ACTIVITY
Filter the entries and keep only the lines where the string "pixels" appears.

START DATA UNDER STUDY

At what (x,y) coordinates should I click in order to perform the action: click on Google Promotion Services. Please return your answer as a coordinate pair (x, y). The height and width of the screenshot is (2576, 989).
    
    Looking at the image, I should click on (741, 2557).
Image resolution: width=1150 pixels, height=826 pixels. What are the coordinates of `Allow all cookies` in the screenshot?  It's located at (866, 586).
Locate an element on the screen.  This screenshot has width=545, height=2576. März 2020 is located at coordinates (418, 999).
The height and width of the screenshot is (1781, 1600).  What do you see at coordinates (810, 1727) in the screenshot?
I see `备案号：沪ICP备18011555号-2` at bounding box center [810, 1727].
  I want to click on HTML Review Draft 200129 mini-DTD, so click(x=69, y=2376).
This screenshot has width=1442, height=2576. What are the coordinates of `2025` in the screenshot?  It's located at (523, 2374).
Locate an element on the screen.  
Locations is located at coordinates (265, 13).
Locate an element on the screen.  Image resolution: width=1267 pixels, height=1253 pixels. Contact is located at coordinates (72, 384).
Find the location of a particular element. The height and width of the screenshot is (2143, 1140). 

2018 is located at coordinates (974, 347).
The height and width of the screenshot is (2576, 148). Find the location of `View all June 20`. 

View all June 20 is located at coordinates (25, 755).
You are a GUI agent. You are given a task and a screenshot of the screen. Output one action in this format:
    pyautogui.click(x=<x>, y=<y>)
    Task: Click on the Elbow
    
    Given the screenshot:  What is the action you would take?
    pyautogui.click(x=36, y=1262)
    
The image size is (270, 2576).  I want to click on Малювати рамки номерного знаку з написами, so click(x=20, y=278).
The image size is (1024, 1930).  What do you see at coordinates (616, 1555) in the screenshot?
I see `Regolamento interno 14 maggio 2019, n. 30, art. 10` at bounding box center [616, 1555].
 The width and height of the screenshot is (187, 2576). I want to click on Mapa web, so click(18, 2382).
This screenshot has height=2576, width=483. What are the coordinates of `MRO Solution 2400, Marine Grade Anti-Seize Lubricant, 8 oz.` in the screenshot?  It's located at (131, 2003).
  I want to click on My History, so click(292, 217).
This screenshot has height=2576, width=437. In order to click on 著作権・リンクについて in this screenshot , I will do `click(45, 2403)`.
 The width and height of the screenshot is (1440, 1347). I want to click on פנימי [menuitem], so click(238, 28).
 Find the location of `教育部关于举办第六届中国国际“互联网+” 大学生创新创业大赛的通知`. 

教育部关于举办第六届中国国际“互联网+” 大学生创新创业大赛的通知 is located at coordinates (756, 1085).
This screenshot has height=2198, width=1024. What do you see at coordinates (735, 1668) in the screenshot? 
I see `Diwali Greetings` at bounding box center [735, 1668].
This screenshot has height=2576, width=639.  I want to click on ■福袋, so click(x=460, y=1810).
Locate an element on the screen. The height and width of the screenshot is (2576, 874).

END DATA UNDER STUDY

OUTPUT FOR THIS EXERCISE
Image resolution: width=1150 pixels, height=826 pixels. What are the coordinates of `Allow all cookies` in the screenshot?  It's located at (866, 586).
Locate an element on the screen.  Image resolution: width=1267 pixels, height=1253 pixels. Contact is located at coordinates (72, 384).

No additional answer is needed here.